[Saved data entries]
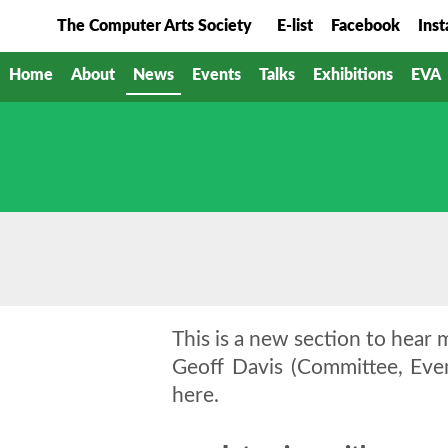
The Computer Arts Society
E-list
Facebook
Ins
Home
About
News
Events
Talks
Exhibitions
EVA
This is a new section to hear m
Geoff Davis (Committee, Eve
here.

The task →
The output must be every line of the records, printed exactly, with the pictures omitted.

Answer to this problem →
The Computer Arts Society
E-list
Facebook
Ins
Home
About
News
Events
Talks
Exhibitions
EVA
This is a new section to hear m
Geoff Davis (Committee, Eve
here.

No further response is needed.